Rise of economic crime across Australian organisations

A new survey from PricewaterHouseCoopers (PwC) has illustrated the rising cost of economic crime among Australian businesses.

According to the Australian edition of PwC's '2014 Global Economic Crime Survey', a majority (57 per cent) of Australian organisations reported an incident of economic crime in the last two years compared to just 45 per cent in the last survey. This highlights the need for all firms to ensure the security of their data and information.

Asset misappropriation and cyber crime remain the top two types of economic crime, but the increased amount of procurement fraud in the past two years was of real concern. A third (33 per cent) of Australian organisations experienced procurement fraud and PwC Partner and Forensic Services Leader Malcolm Shackell said this type of economic crime is the hardest and most complex to detect.

"Procurement supply chains have many links.

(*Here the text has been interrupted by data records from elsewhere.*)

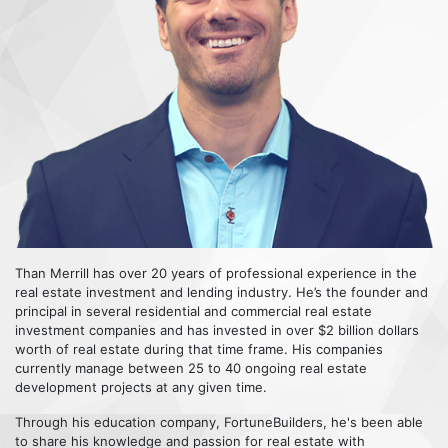
Than Merrill has over 20 years of professional experience in the
real estate investment and lending industry. He’s the founder and
principal in several residential and commercial real estate
investment companies and has invested in over $2 billion dollars
worth of real estate during that time frame. His companies
currently manage between 25 to 40 ongoing real estate
development projects at any given time.
Through his education company, FortuneBuilders, he's been able
to share his knowledge and passion for real estate with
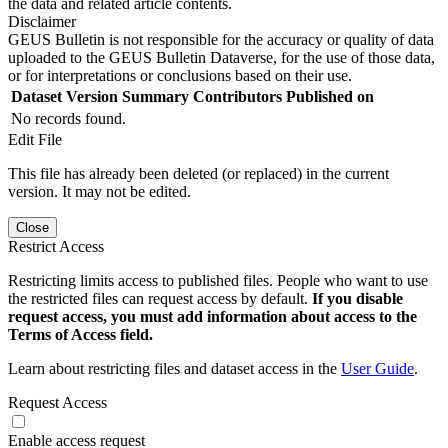
the data and related article contents.
Disclaimer
GEUS Bulletin is not responsible for the accuracy or quality of data
uploaded to the GEUS Bulletin Dataverse, for the use of those data,
or for interpretations or conclusions based on their use.
Dataset Version
Summary
Contributors
Published on
No records found.
Edit File
This file has already been deleted (or replaced) in the current
version. It may not be edited.
Close
Restrict Access
Restricting limits access to published files. People who want to use
the restricted files can request access by default.
If you disable
request access, you must add information about access to the
Terms of Access field.
Learn about restricting files and dataset access in the
User Guide
.
Request Access
Enable access request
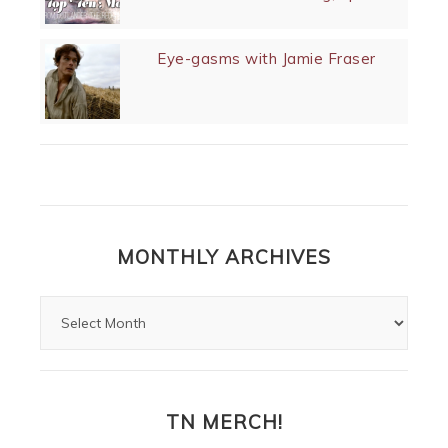
Eye-gasms with Jamie Fraser
MONTHLY ARCHIVES
TN MERCH!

All of the links are susceptible to weakness and offer opportunities for employees and external providers to exploit," he said.

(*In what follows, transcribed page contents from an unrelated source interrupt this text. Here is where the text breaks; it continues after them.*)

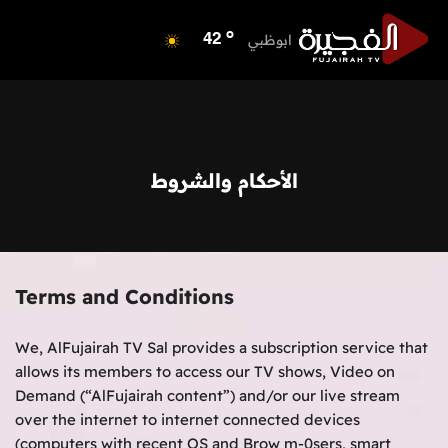
o
الفجيرة
35
o
ابوظبي
42
o
دبي
40
o
دبا الفجيرة
35
o
مسافي
35
o
الشارقة
42
الأحكام والشروط
o
عجمان
40
o
أم القيوين
39
o
راس الخيمة
39
o
الفجيرة
35
Terms and Conditions
We, AlFujairah TV Sal provides a subscription service that
allows its members to access our TV shows, Video on
Demand (“AlFujairah content”) and/or our live stream
over the internet to internet connected devices
(computers with recent OS and Brow m-0sers, smart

"We see this type of fraud in contracting, inappropriate supplier relationships and the supply and disposal of goods and assets – anywhere the money is flowing."

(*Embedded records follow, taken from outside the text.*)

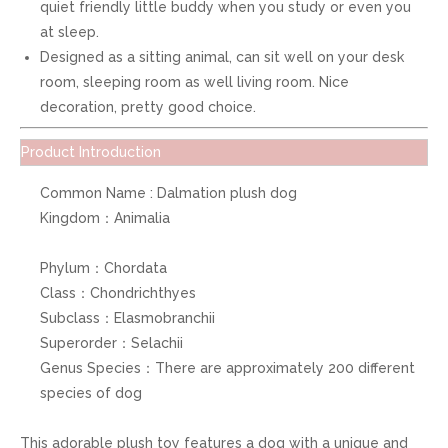
quiet friendly little buddy when you study or even you
at sleep.
Designed as a sitting animal, can sit well on your desk
room, sleeping room as well living room. Nice
decoration, pretty good choice.
Product Introduction
Common Name : Dalmation plush dog
Kingdom：Animalia
Phylum：Chordata
Class：Chondrichthyes
Subclass：Elasmobranchii
Superorder：Selachii
Genus Species：There are approximately 200 different
species of dog
This adorable plush toy features a dog with a unique and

PwC, in their report, explained it was happening most often around vendor contracts and maintenance and that by preventing it, productivity could improve.

"Organisations need to understand the profile of the people they are most at risk from, internally and externally, to ensure they have the right preventative controls in place," Mr Shackell said.

One way to put safe guarding in place is by investing in secure recruitment software and payroll software. This will enable organisations to have a greater level of security while also "scrutinising contractors and relationships with other third parties".

According to the survey, the majority (51 per cent) of procurement fraud occurs internally, so having software installed that can easily track and trace payments is critical for your business to avoid economic crime.